Flow cytometry sorting was performed at the Baylor College of Medicine Core Facility. A 488-nm argon laser was used as the probing beam. Sorting was based on FS, which is an indirect measurement of size, versus light scatter (LS), which is a measurement of the cell's granularity. Four gates (A, B, C, and D) were chosen comparing the FS/LS diagrams to diagrams of beads of known size. Only the cells within gate limits were sorted. The percentage of cells within each gate was calculated in relation to all cells, including excluded cells. Debris were excluded by gates in the right angle scatter versus FS diagrams and by PI fluorescence, which was read using a 610/20 bandpass filter. At least 100,000 events were collected before analysis. All flow cytometric data were analyzed with Expo 32 software (Beckman-Coulter). Four fractions of cells ranging in size from 10 to 16, 17 to 23, 24 to 30, and ≥31 μm in diameter (A, B, C, and D, respectively) were sorted and collected. The size-sorting experiments were repeated a total of eight times for BrdU retention (n = 3) and phenotype and growth assays (n = 5).
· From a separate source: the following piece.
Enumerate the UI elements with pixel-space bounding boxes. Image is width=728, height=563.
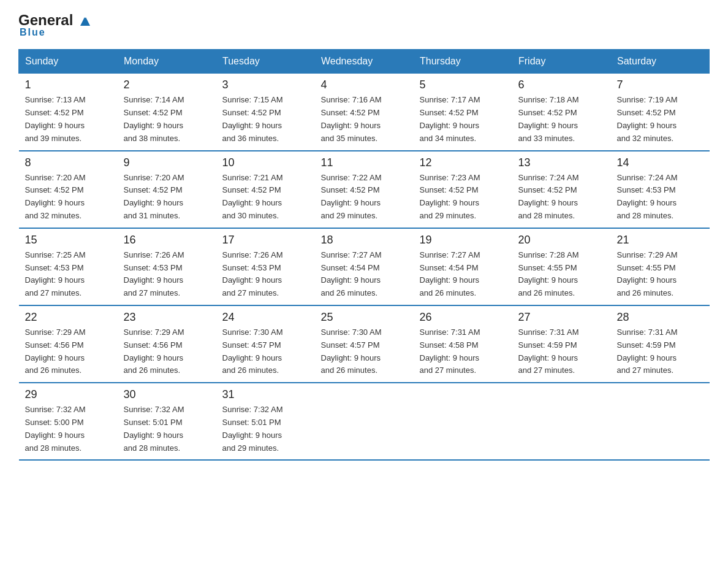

To evaluate the correlation between size and cell cycle, BrdU label retention assay was performed using a previously reported method  with modification. In brief, single-cell cultures in 35-mm dishes, at days 4 and 5, were incubated with fresh SHEM medium containing 10 μM BrdU. After labeling with BrdU for 72 hours continuously, the cultures were switched to BrdU-free medium, chased for 18 days, and then used for sorting experiments as described above. All selected populations were plated in duplicate at 5 × 104 cells per chamber on eight-chamber slides overnight, fixed in cold methanol at 4°C for 10 minutes. After rehydration in phosphate-buffered saline (PBS) for 5 minutes, samples were incubated with 2N HCl at 37°C for 60 minutes to denature DNA and neutralized in boric acid (pH 8.5) for 20 minutes. Incorporated BrdU was detected by immunofluorescent staining with a mAb as described below. The percentages of positively stained cells were assessed by point counting in digital images. A total of 500 to 951 nuclei were counted in six to eight representative fields. This number (500 counted nuclei) was considered a minimum requirement to obtain representative data . The BrdU labeling index was expressed as the number of positively labeled nuclei/the total number of nuclei × 100%.
Immunofluorescent staining was performed as previously described [12, 16]. In brief, the selected populations of corneal epithelial cells sorted by size were seeded at 5 × 104 cells per chamber in eight-chamber slides overnight. They were fixed with cold methanol (for p63, K3, involucrin, and BrdU staining) or freshly prepared 2% paraformaldehyde (for ABCG2 staining) at 4°C for 10 minutes. After blocking with 5% normal goat serum in PBS for 60 minutes, primary mAbs against nuclear p63 (1:1,000, 1 μg/ml), ABCG2 (1:50, 5 μg/ml), involucrin (1:100, 2 μg/ml), K3 (1:100, 10 μg/ml), or BrdU (1:40, 25 μg/ml) were applied and incubated for 1 hour at room temperature. A secondary antibody, Alexa Fluor 488-conjugated goat anti-mouse immunoglobulin G (1:300), was then applied and incubated in a dark chamber for 1 hour, followed by counterstaining with Hoechst 33342 (1 μg/ml in PBS) or PI (2 μg/ml in PBS) DNA-binding dye for 5 minutes. After washing with PBS, Antifade Gel/Mount (Fisher, Atlanta, http://www.fisherscientific.com) and a cover slip were applied. Sections were examined and photographed with an epifluorescent microscope (Eclipse 400, Nikon, Tokyo, http://www.nikon.co.jp) with a digital camera (model DMX 1200, Nikon).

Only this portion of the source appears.